AIM OF THE TASK: Recreate the listing that follows line for line, without pictures.

RECORDS:
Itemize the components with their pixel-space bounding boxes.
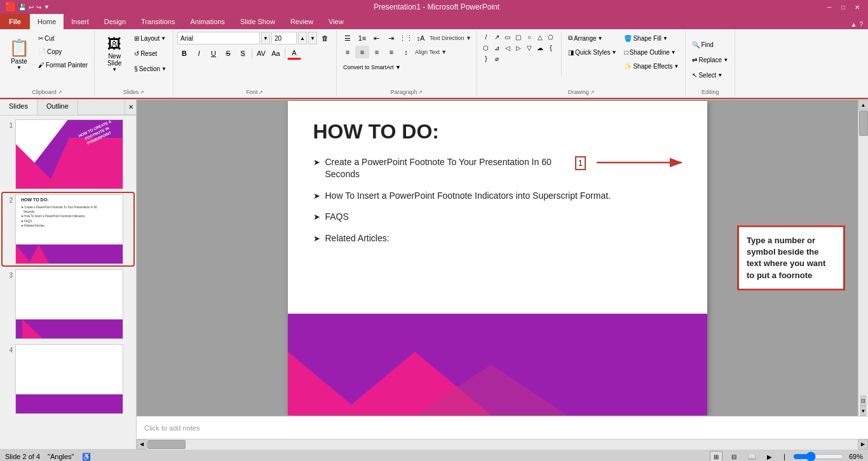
new-slide-dropdown[interactable]: ▼: [112, 67, 117, 72]
tab-design[interactable]: Design: [97, 14, 133, 29]
reset-button[interactable]: ↺ Reset: [132, 47, 169, 60]
slide-thumb-2[interactable]: 2 HOW TO DO: ➤ Create a PowerPoint Footn…: [3, 193, 133, 265]
tab-view[interactable]: View: [321, 14, 351, 29]
slide-thumb-4[interactable]: 4: [3, 343, 133, 415]
shape-oval[interactable]: ○: [524, 32, 534, 42]
panel-close-button[interactable]: ✕: [125, 100, 136, 115]
notes-area[interactable]: Click to add notes: [137, 416, 868, 439]
arrange-button[interactable]: ⧉ Arrange ▼: [566, 32, 620, 44]
slide-show-button[interactable]: ▶: [763, 451, 776, 461]
tab-insert[interactable]: Insert: [64, 14, 97, 29]
slide-thumb-1[interactable]: 1 HOW TO CREATE A FOOTNOTE IN POWERPOINT: [3, 118, 133, 190]
close-button[interactable]: ✕: [851, 2, 863, 12]
accessibility-icon[interactable]: ♿: [82, 453, 91, 461]
cut-button[interactable]: ✂ Cut: [36, 32, 90, 44]
horizontal-scrollbar[interactable]: ◀ ▶: [137, 439, 868, 449]
maximize-button[interactable]: □: [837, 2, 849, 12]
find-button[interactable]: 🔍 Find: [689, 38, 715, 51]
shape-misc3[interactable]: ▷: [513, 43, 524, 53]
scroll-fit-button[interactable]: ⊡: [860, 396, 866, 406]
indent-increase-button[interactable]: ⇥: [384, 32, 398, 44]
scroll-left-button[interactable]: ◀: [137, 439, 147, 450]
normal-view-button[interactable]: ⊞: [710, 451, 722, 461]
align-left-button[interactable]: ≡: [341, 46, 355, 58]
paste-dropdown[interactable]: ▼: [17, 65, 22, 70]
slides-expand-icon[interactable]: ↗: [140, 90, 144, 95]
numbering-button[interactable]: 1≡: [355, 32, 369, 44]
paste-button[interactable]: 📋 Paste ▼: [4, 32, 34, 76]
shape-hex[interactable]: ⬡: [481, 43, 491, 53]
paragraph-expand-icon[interactable]: ↗: [418, 90, 423, 95]
align-center-button[interactable]: ≡: [355, 46, 369, 58]
char-spacing-button[interactable]: AV: [254, 47, 268, 60]
scroll-down-button[interactable]: ▼: [860, 406, 867, 416]
tab-transitions[interactable]: Transitions: [133, 14, 182, 29]
shape-misc5[interactable]: ☁: [535, 43, 545, 53]
drawing-expand-icon[interactable]: ↗: [590, 90, 595, 95]
shape-misc6[interactable]: {: [546, 43, 556, 53]
new-slide-button[interactable]: 🖼 NewSlide ▼: [98, 32, 130, 76]
copy-button[interactable]: 📄 Copy: [36, 45, 90, 58]
shape-line[interactable]: /: [481, 32, 491, 42]
shadow-button[interactable]: S: [236, 47, 250, 60]
right-scrollbar[interactable]: ▲ ⊡ ▼: [858, 100, 868, 416]
layout-button[interactable]: ⊞ Layout ▼: [132, 32, 169, 44]
shape-rounded-rect[interactable]: ▢: [513, 32, 524, 42]
columns-button[interactable]: ⋮⋮: [399, 32, 413, 44]
font-size-increase[interactable]: ▲: [298, 32, 307, 44]
qat-customize[interactable]: ▼: [44, 4, 50, 10]
bullets-button[interactable]: ☰: [341, 32, 355, 44]
text-direction-button[interactable]: ↕A: [414, 32, 428, 44]
shape-misc8[interactable]: ⌀: [492, 53, 502, 63]
quick-styles-button[interactable]: ◨ Quick Styles ▼: [566, 46, 620, 58]
scroll-thumb-right[interactable]: [859, 110, 868, 136]
shape-misc2[interactable]: ◁: [503, 43, 513, 53]
tab-review[interactable]: Review: [283, 14, 321, 29]
font-size-input[interactable]: [271, 32, 297, 44]
font-size-decrease[interactable]: ▼: [308, 32, 317, 44]
strikethrough-button[interactable]: S: [221, 47, 235, 60]
tab-animations[interactable]: Animations: [182, 14, 232, 29]
convert-smartart-button[interactable]: Convert to SmartArt ▼: [341, 61, 403, 74]
clipboard-expand-icon[interactable]: ↗: [58, 90, 62, 95]
font-color-button[interactable]: A: [287, 47, 301, 60]
shape-arrow[interactable]: ↗: [492, 32, 502, 42]
font-name-input[interactable]: [177, 32, 260, 44]
shape-fill-button[interactable]: 🪣 Shape Fill ▼: [621, 32, 681, 44]
italic-button[interactable]: I: [192, 47, 206, 60]
clear-format-button[interactable]: 🗑: [318, 32, 332, 44]
justify-button[interactable]: ≡: [384, 46, 398, 58]
outline-tab[interactable]: Outline: [37, 100, 78, 115]
section-button[interactable]: § Section ▼: [132, 62, 169, 75]
change-case-button[interactable]: Aa: [269, 47, 283, 60]
replace-button[interactable]: ⇄ Replace ▼: [689, 53, 731, 66]
underline-button[interactable]: U: [207, 47, 220, 60]
qat-redo[interactable]: ↪: [36, 4, 41, 11]
shape-rect[interactable]: ▭: [503, 32, 513, 42]
shape-effects-button[interactable]: ✨ Shape Effects ▼: [621, 60, 681, 72]
align-right-button[interactable]: ≡: [370, 46, 384, 58]
slide-sorter-button[interactable]: ⊟: [728, 451, 740, 461]
shape-outline-button[interactable]: □ Shape Outline ▼: [621, 46, 681, 58]
zoom-slider[interactable]: [793, 453, 844, 460]
scroll-up-button[interactable]: ▲: [858, 100, 869, 110]
select-button[interactable]: ↖ Select ▼: [689, 69, 725, 81]
shape-pentagon[interactable]: ⬠: [546, 32, 556, 42]
line-spacing-button[interactable]: ↕: [399, 46, 413, 58]
tab-file[interactable]: File: [0, 14, 30, 29]
format-painter-button[interactable]: 🖌 Format Painter: [36, 58, 90, 71]
h-scroll-thumb[interactable]: [147, 440, 186, 449]
shape-triangle[interactable]: △: [535, 32, 545, 42]
font-name-dropdown[interactable]: ▼: [261, 32, 270, 44]
font-expand-icon[interactable]: ↗: [259, 90, 263, 95]
bold-button[interactable]: B: [177, 47, 191, 60]
tab-home[interactable]: Home: [30, 14, 64, 29]
scroll-right-button[interactable]: ▶: [858, 439, 868, 450]
help-icon[interactable]: ?: [859, 21, 863, 28]
qat-save[interactable]: 💾: [18, 4, 26, 11]
canvas-area[interactable]: HOW TO DO: Create a PowerPoint Footnote …: [137, 100, 858, 416]
shape-misc7[interactable]: }: [481, 53, 491, 63]
indent-decrease-button[interactable]: ⇤: [370, 32, 384, 44]
ribbon-collapse[interactable]: ▲: [851, 21, 857, 28]
reading-view-button[interactable]: 📖: [745, 451, 758, 461]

ANSWER TO THE EXERCISE:
Itemize the components with their pixel-space bounding boxes.
new-slide-dropdown[interactable]: ▼: [112, 67, 117, 72]
tab-design[interactable]: Design: [97, 14, 133, 29]
reset-button[interactable]: ↺ Reset: [132, 47, 169, 60]
slide-thumb-2[interactable]: 2 HOW TO DO: ➤ Create a PowerPoint Footn…: [3, 193, 133, 265]
tab-view[interactable]: View: [321, 14, 351, 29]
slide-thumb-4[interactable]: 4: [3, 343, 133, 415]
shape-oval[interactable]: ○: [524, 32, 534, 42]
panel-close-button[interactable]: ✕: [125, 100, 136, 115]
notes-area[interactable]: Click to add notes: [137, 416, 868, 439]
arrange-button[interactable]: ⧉ Arrange ▼: [566, 32, 620, 44]
slide-show-button[interactable]: ▶: [763, 451, 776, 461]
tab-insert[interactable]: Insert: [64, 14, 97, 29]
slide-thumb-1[interactable]: 1 HOW TO CREATE A FOOTNOTE IN POWERPOINT: [3, 118, 133, 190]
close-button[interactable]: ✕: [851, 2, 863, 12]
accessibility-icon[interactable]: ♿: [82, 453, 91, 461]
cut-button[interactable]: ✂ Cut: [36, 32, 90, 44]
horizontal-scrollbar[interactable]: ◀ ▶: [137, 439, 868, 449]
maximize-button[interactable]: □: [837, 2, 849, 12]
find-button[interactable]: 🔍 Find: [689, 38, 715, 51]
shape-misc3[interactable]: ▷: [513, 43, 524, 53]
scroll-fit-button[interactable]: ⊡: [860, 396, 866, 406]
indent-increase-button[interactable]: ⇥: [384, 32, 398, 44]
scroll-left-button[interactable]: ◀: [137, 439, 147, 450]
normal-view-button[interactable]: ⊞: [710, 451, 722, 461]
align-left-button[interactable]: ≡: [341, 46, 355, 58]
paste-dropdown[interactable]: ▼: [17, 65, 22, 70]
slides-expand-icon[interactable]: ↗: [140, 90, 144, 95]
numbering-button[interactable]: 1≡: [355, 32, 369, 44]
paste-button[interactable]: 📋 Paste ▼: [4, 32, 34, 76]
shape-hex[interactable]: ⬡: [481, 43, 491, 53]
paragraph-expand-icon[interactable]: ↗: [418, 90, 423, 95]
align-center-button[interactable]: ≡: [355, 46, 369, 58]
char-spacing-button[interactable]: AV: [254, 47, 268, 60]
scroll-down-button[interactable]: ▼: [860, 406, 867, 416]
tab-transitions[interactable]: Transitions: [133, 14, 182, 29]
shape-misc5[interactable]: ☁: [535, 43, 545, 53]
drawing-expand-icon[interactable]: ↗: [590, 90, 595, 95]
shape-misc6[interactable]: {: [546, 43, 556, 53]
new-slide-button[interactable]: 🖼 NewSlide ▼: [98, 32, 130, 76]
copy-button[interactable]: 📄 Copy: [36, 45, 90, 58]
shape-line[interactable]: /: [481, 32, 491, 42]
shadow-button[interactable]: S: [236, 47, 250, 60]
right-scrollbar[interactable]: ▲ ⊡ ▼: [858, 100, 868, 416]
layout-button[interactable]: ⊞ Layout ▼: [132, 32, 169, 44]
shape-rounded-rect[interactable]: ▢: [513, 32, 524, 42]
columns-button[interactable]: ⋮⋮: [399, 32, 413, 44]
font-size-increase[interactable]: ▲: [298, 32, 307, 44]
qat-customize[interactable]: ▼: [44, 4, 50, 10]
bullets-button[interactable]: ☰: [341, 32, 355, 44]
text-direction-button[interactable]: ↕A: [414, 32, 428, 44]
shape-misc8[interactable]: ⌀: [492, 53, 502, 63]
quick-styles-button[interactable]: ◨ Quick Styles ▼: [566, 46, 620, 58]
scroll-thumb-right[interactable]: [859, 110, 868, 136]
shape-misc2[interactable]: ◁: [503, 43, 513, 53]
tab-review[interactable]: Review: [283, 14, 321, 29]
font-size-input[interactable]: [271, 32, 297, 44]
font-size-decrease[interactable]: ▼: [308, 32, 317, 44]
strikethrough-button[interactable]: S: [221, 47, 235, 60]
tab-animations[interactable]: Animations: [182, 14, 232, 29]
convert-smartart-button[interactable]: Convert to SmartArt ▼: [341, 61, 403, 74]
clipboard-expand-icon[interactable]: ↗: [58, 90, 62, 95]
font-color-button[interactable]: A: [287, 47, 301, 60]
shape-arrow[interactable]: ↗: [492, 32, 502, 42]
font-name-input[interactable]: [177, 32, 260, 44]
shape-fill-button[interactable]: 🪣 Shape Fill ▼: [621, 32, 681, 44]
italic-button[interactable]: I: [192, 47, 206, 60]
clear-format-button[interactable]: 🗑: [318, 32, 332, 44]
justify-button[interactable]: ≡: [384, 46, 398, 58]
outline-tab[interactable]: Outline: [37, 100, 78, 115]
section-button[interactable]: § Section ▼: [132, 62, 169, 75]
change-case-button[interactable]: Aa: [269, 47, 283, 60]
replace-button[interactable]: ⇄ Replace ▼: [689, 53, 731, 66]
underline-button[interactable]: U: [207, 47, 220, 60]
qat-redo[interactable]: ↪: [36, 4, 41, 11]
shape-rect[interactable]: ▭: [503, 32, 513, 42]
shape-effects-button[interactable]: ✨ Shape Effects ▼: [621, 60, 681, 72]
align-right-button[interactable]: ≡: [370, 46, 384, 58]
slide-sorter-button[interactable]: ⊟: [728, 451, 740, 461]
shape-outline-button[interactable]: □ Shape Outline ▼: [621, 46, 681, 58]
zoom-slider[interactable]: [793, 453, 844, 460]
scroll-up-button[interactable]: ▲: [858, 100, 869, 110]
select-button[interactable]: ↖ Select ▼: [689, 69, 725, 81]
shape-pentagon[interactable]: ⬠: [546, 32, 556, 42]
line-spacing-button[interactable]: ↕: [399, 46, 413, 58]
tab-file[interactable]: File: [0, 14, 30, 29]
format-painter-button[interactable]: 🖌 Format Painter: [36, 58, 90, 71]
h-scroll-thumb[interactable]: [147, 440, 186, 449]
shape-triangle[interactable]: △: [535, 32, 545, 42]
font-name-dropdown[interactable]: ▼: [261, 32, 270, 44]
font-expand-icon[interactable]: ↗: [259, 90, 263, 95]
bold-button[interactable]: B: [177, 47, 191, 60]
tab-home[interactable]: Home: [30, 14, 64, 29]
scroll-right-button[interactable]: ▶: [858, 439, 868, 450]
help-icon[interactable]: ?: [859, 21, 863, 28]
qat-save[interactable]: 💾: [18, 4, 26, 11]
canvas-area[interactable]: HOW TO DO: Create a PowerPoint Footnote …: [137, 100, 858, 416]
shape-misc7[interactable]: }: [481, 53, 491, 63]
indent-decrease-button[interactable]: ⇤: [370, 32, 384, 44]
ribbon-collapse[interactable]: ▲: [851, 21, 857, 28]
reading-view-button[interactable]: 📖: [745, 451, 758, 461]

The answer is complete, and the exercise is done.